A glance at the goal-scoring exploits of the current squad highlights the issue further. Other than Harry Kane on 10, the only other player in double figures is 34-year-old Jermain Defoe, who isn’t expected to be a starter.
There’s no doubt that other players in this group will go on to reach double figures, but there is currently a lack of goal-scoring experience at international level, which may be part of the reason for Defoe’s inclusion.
A front three of Raheem Sterling, Kane, and Marcus Rashford should probably be tried and tested for England now, but the trio have only played one minute of football together. In the game against Slovakia at Wembley, Sterling entered the field only for Rashford to depart a minute later.
Individually they are all making great strides, none more so than Kane who is subject of Real Madrid transfer talk thanks to his impressive array of goals. The Tottenham Hotspur goal machine has been termed both ‘old-fashioned' and ‘modern centre forward', and this is probably just an indication of how complete a forward he is rather than an error from those describing him thus.
Old-fashioned or modern, whatever the terminology used to describe them; a good centre forward usually has a number of tricks up his sleeve and is able to score goals in a variety of ways. One of the greatest — Alfredo Di Stéfano would take games by the scruff of the neck if he wasn’t getting the service of if his team weren’t at the top of their game — and all the best forwards throughout history up to the present day have done this.
And speaking of great strikers, Rashford, when asked a question about how much of his game is taken from former Manchester United man “Ronaldo”, eventually deflected the question referring to Cristiano onto another of the greatest forwards of all time, Ronaldo of Brazil.
“Brazilian Ronaldo has had the biggest World Cup performances. And his were among the most enjoyable to watch,” he said.
Rashford is a box of tricks whether he plays on the wing or up front. His fairly unique gait makes him stand out: with head up and shoulders back until the time comes beat a defender, or execute the final shot or pass, his skill on the ball can surprise defenders. They expect him to be more straight on and less inventive, but they soon realise he’s not to be taken lightly.

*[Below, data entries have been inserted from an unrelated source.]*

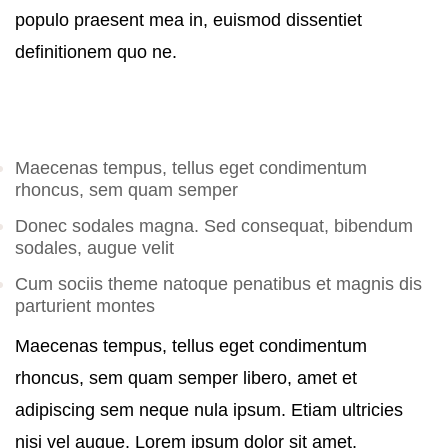
populo praesent mea in, euismod dissentiet
definitionem quo ne.
Maecenas tempus, tellus eget condimentum
rhoncus, sem quam semper
Donec sodales magna. Sed consequat, bibendum
sodales, augue velit
Cum sociis theme natoque penatibus et magnis dis
parturient montes
Maecenas tempus, tellus eget condimentum
rhoncus, sem quam semper libero, amet et
adipiscing sem neque nula ipsum. Etiam ultricies
nisi vel augue. Lorem ipsum dolor sit amet,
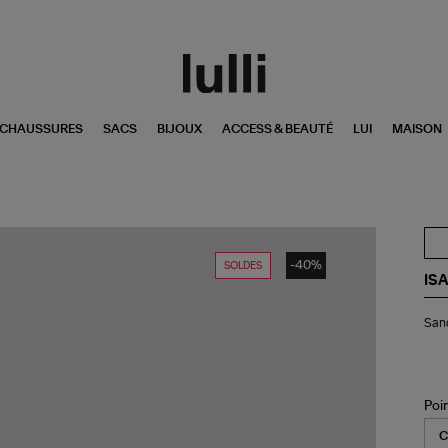
CHAUSSURES
SACS
BIJOUX
ACCESS & BEAUTÉ
LUI
MAISON
-40%
SOLDES
IS
San
Sand
Ma
Cui
Noi
Poi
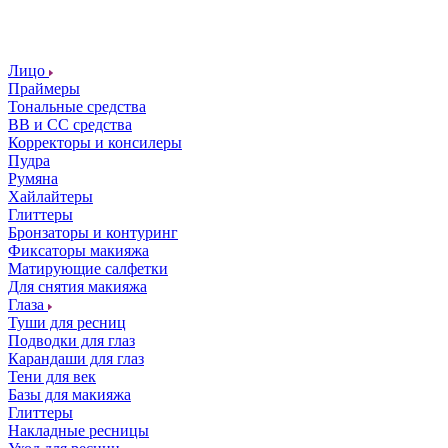
Лицо
Праймеры
Тональные средства
ВВ и СС средства
Корректоры и консилеры
Пудра
Румяна
Хайлайтеры
Глиттеры
Бронзаторы и контуринг
Фиксаторы макияжа
Матирующие салфетки
Для снятия макияжа
Глаза
Туши для ресниц
Подводки для глаз
Карандаши для глаз
Тени для век
Базы для макияжа
Глиттеры
Накладные ресницы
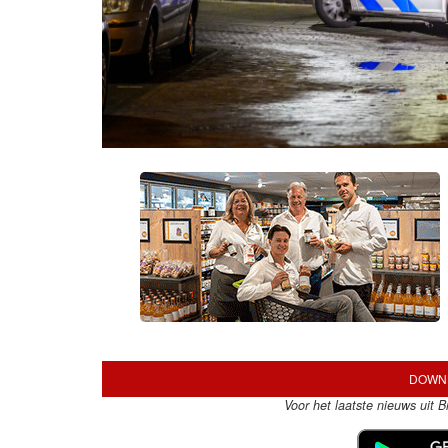
DOWNL
Voor het laatste nieuws uit 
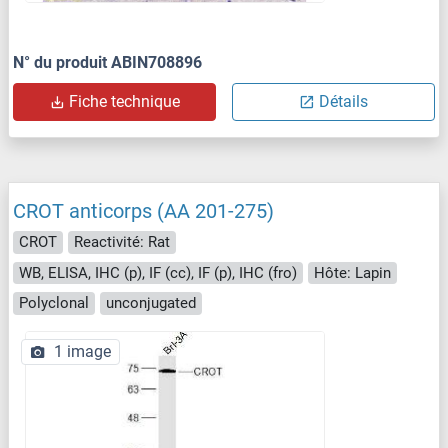
N° du produit ABIN708896
Fiche technique
Détails
CROT anticorps (AA 201-275)
CROT
Reactivité: Rat
WB, ELISA, IHC (p), IF (cc), IF (p), IHC (fro)
Hôte: Lapin
Polyclonal
unconjugated
1 image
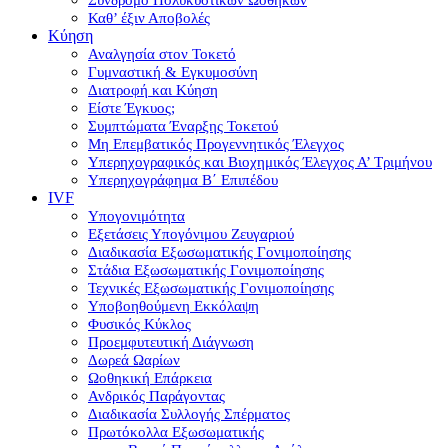
Καθ’ έξιν Αποβολές
Κύηση
Αναλγησία στον Τοκετό
Γυμναστική & Εγκυμοσύνη
Διατροφή και Κύηση
Είστε Έγκυος;
Συμπτώματα Έναρξης Τοκετού
Μη Επεμβατικός Προγεννητικός Έλεγχος
Υπερηχογραφικός και Βιοχημικός Έλεγχος Α’ Τριμήνου
Υπερηχογράφημα Β΄ Επιπέδου
IVF
Υπογονιμότητα
Εξετάσεις Υπογόνιμου Ζευγαριού
Διαδικασία Εξωσωματικής Γονιμοποίησης
Στάδια Εξωσωματικής Γονιμοποίησης
Τεχνικές Εξωσωματικής Γονιμοποίησης
Υποβοηθούμενη Εκκόλαψη
Φυσικός Κύκλος
Προεμφυτευτική Διάγνωση
Δωρεά Ωαρίων
Ωοθηκική Επάρκεια
Ανδρικός Παράγοντας
Διαδικασία Συλλογής Σπέρματος
Πρωτόκολλα Εξωσωματικής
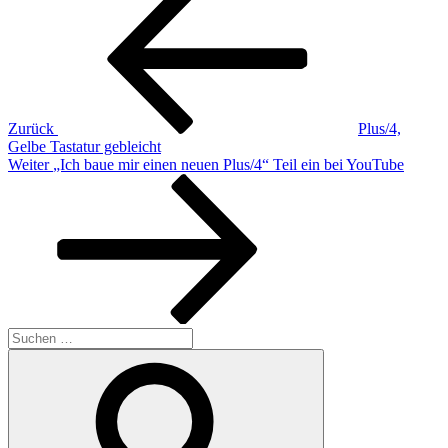
Beitrag
Zurück
Plus/4,
Gelbe Tastatur gebleicht
Nächster
Weiter
„Ich baue mir einen neuen Plus/4“ Teil ein bei YouTube
Beitrag
Suchen
nach:
Suchen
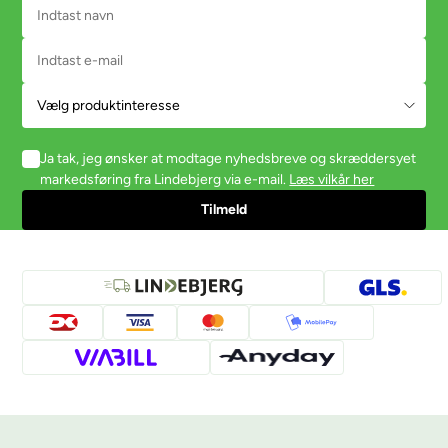
Ja tak, jeg ønsker at modtage nyhedsbreve og skræddersyet
markedsføring fra Lindebjerg via e-mail.
Læs vilkår her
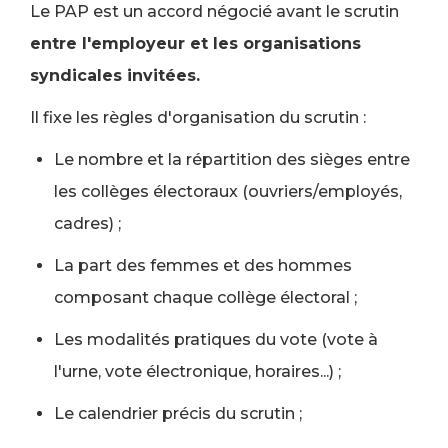
Le PAP est un accord négocié avant le scrutin
entre l'employeur et les organisations
syndicales invitées.
Il fixe les règles d'organisation du scrutin :
Le nombre et la répartition des sièges entre
les collèges électoraux (ouvriers/employés,
cadres) ;
La part des femmes et des hommes
composant chaque collège électoral ;
Les modalités pratiques du vote (vote à
l'urne, vote électronique, horaires...) ;
Le calendrier précis du scrutin ;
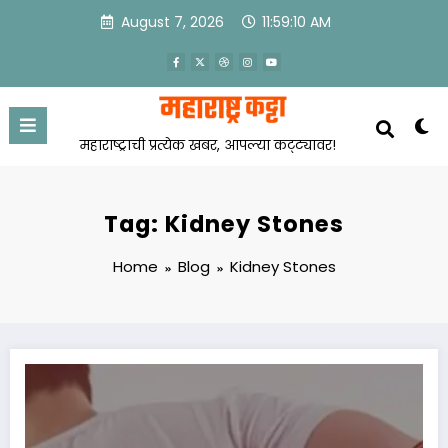
Skip
August 7, 2026
11:59:10 AM
to
content
महाराष्ट्राची प्रत्येक खबर, आपल्या कट्ट्यावर!
Tag: Kidney Stones
Home
Blog
Kidney Stones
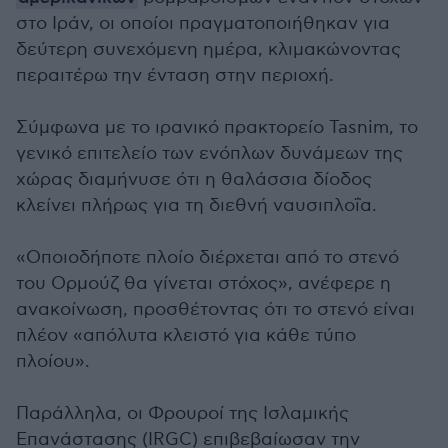
στο Ιράν, οι οποίοι πραγματοποιήθηκαν για
δεύτερη συνεχόμενη ημέρα, κλιμακώνοντας
περαιτέρω την ένταση στην περιοχή.
Σύμφωνα με το ιρανικό πρακτορείο Tasnim, το
γενικό επιτελείο των ενόπλων δυνάμεων της
χώρας διαμήνυσε ότι η θαλάσσια δίοδος
κλείνει πλήρως για τη διεθνή ναυσιπλοΐα.
«Οποιοδήποτε πλοίο διέρχεται από το στενό
του Ορμούζ θα γίνεται στόχος», ανέφερε η
ανακοίνωση, προσθέτοντας ότι το στενό είναι
πλέον «απόλυτα κλειστό για κάθε τύπο
πλοίου».
Παράλληλα, οι Φρουροί της Ισλαμικής
Επανάστασης (IRGC) επιβεβαίωσαν την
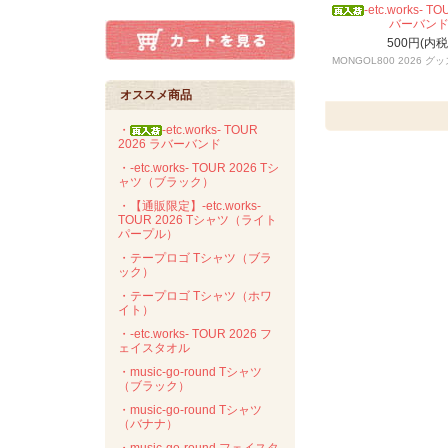
-etc.works- T
バーバン
500円(内税
MONGOL800 2026 グッ
オススメ商品
・
-etc.works- TOUR
2026 ラバーバンド
・-etc.works- TOUR 2026 Tシ
ャツ（ブラック）
・【通販限定】-etc.works-
TOUR 2026 Tシャツ（ライト
パープル）
・テープロゴ Tシャツ（ブラ
ック）
・テープロゴ Tシャツ（ホワ
イト）
・-etc.works- TOUR 2026 フ
ェイスタオル
・music-go-round Tシャツ
（ブラック）
・music-go-round Tシャツ
（バナナ）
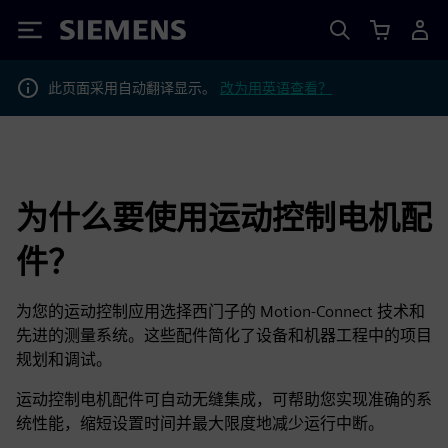
Siemens
此页面采用自动翻译显示。
改为用英语查看？
为什么要使用运动控制电机配
件？
为您的运动控制应用选择西门子的 Motion-Connect 技术和
先进的测量系统。这些配件简化了设备和机器工程中的项目
规划和调试。
运动控制电机配件可自动无缝集成，可帮助您实现准确的系
统性能，缩短设置时间并最大限度地减少运行中断。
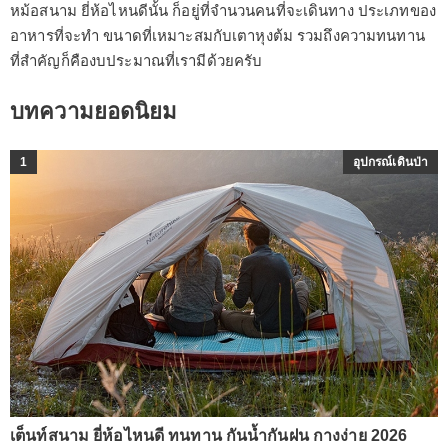
หม้อสนาม ยี่ห้อไหนดีนั้น ก็อยู่ที่จำนวนคนที่จะเดินทาง ประเภทของ
อาหารที่จะทำ ขนาดที่เหมาะสมกับเตาหุงต้ม รวมถึงความทนทาน
ที่สำคัญก็คืองบประมาณที่เรามีด้วยครับ
บทความยอดนิยม
1
อุปกรณ์เดินป่า
เต็นท์สนาม ยี่ห้อไหนดี ทนทาน กันน้ำกันฝน กางง่าย 2026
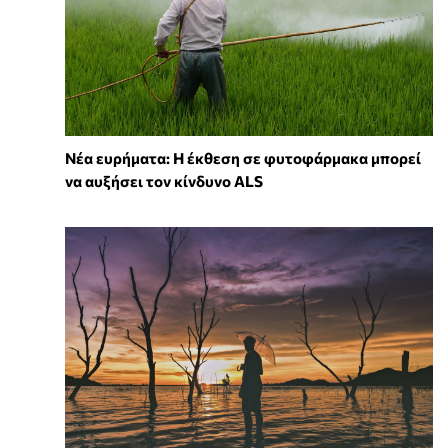
Νέα ευρήματα: Η έκθεση σε φυτοφάρμακα μπορεί
να αυξήσει τον κίνδυνο ALS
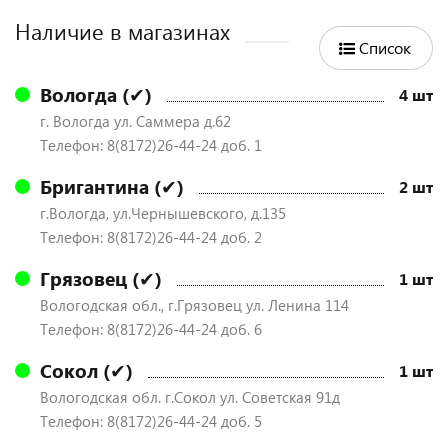
Наличие в магазинах
Список
Вологда (✔)
4 шт
г. Вологда ул. Саммера д.62
Телефон: 8(8172)26-44-24 доб. 1
Бригантина (✔)
2 шт
г.Вологда, ул.Чернышевского, д.135
Телефон: 8(8172)26-44-24 доб. 2
Грязовец (✔)
1 шт
Вологодская обл., г.Грязовец ул. Ленина 114
Телефон: 8(8172)26-44-24 доб. 6
Сокол (✔)
1 шт
Вологодская обл. г.Сокол ул. Советская 91д
Телефон: 8(8172)26-44-24 доб. 5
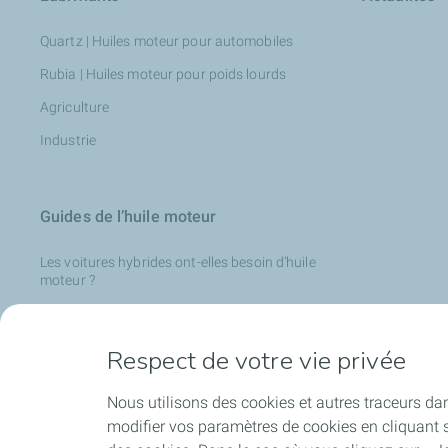
Quartz | Huiles moteur pour automobiles
Rubia | Huiles moteur pour poids lourds
Agriculture
Industrie
Guides de l’huile moteur
Les voitures hybrides ont-elles besoin d’huile
moteur ?
Lubrifiants Comment choisir son huile moteur ?
Quelle est la composition d’une huile moteur ?
Respect de votre vie privée
Les voitures hybrides ont-elles besoin d’huile
moteur ?
Nous utilisons des cookies et autres traceurs dan
modifier vos paramètres de cookies en cliquant s
Rôle et avantages de l’huile moteur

Playing alongside Kane, the 19-year-old whose rise top has been welcome but abrupt for club and country, could cause serious damage to opposing back lines should their manager use them in the right system, using the right style. Rashford has already been compared to Kylian Mbappé, and though this may be a step too far, even being mentioned in the same sentence as this future Ballon d’Or winner is high praise in itself.
Raheem Sterling is perhaps the least talked about of this trio, and he’s gone under the radar somewhat during City’s excellent run of form. There were even murmurs that he would look to move clubs in the next transfer window or next summer, such is the competition at City, but there is no reason for him to move and given his form the club wouldn’t want him to.
Taking into account Premier League and Champions League games, their No.7 has four goals from four starts, and has found the net twice coming off the bench. It’s fair to say that he’s involved in goals and involved in the team. He’ll now be looking to bring this to the international scene where he currently only has two in his 34 caps.
The three players are all exciting prospects individually, but as a team they could take England to new levels if used correctly. Gareth Southgate now has some serious talent on his hands, and the next couple of competitive games before his side qualify for the World Cup could be seeing them come together at just the right time.
With two games remaining, maybe they can’t reach the heights of those teams with 30-plus in the goals for column, but they could at least make their expected table-topping of Group F look a little more convincing.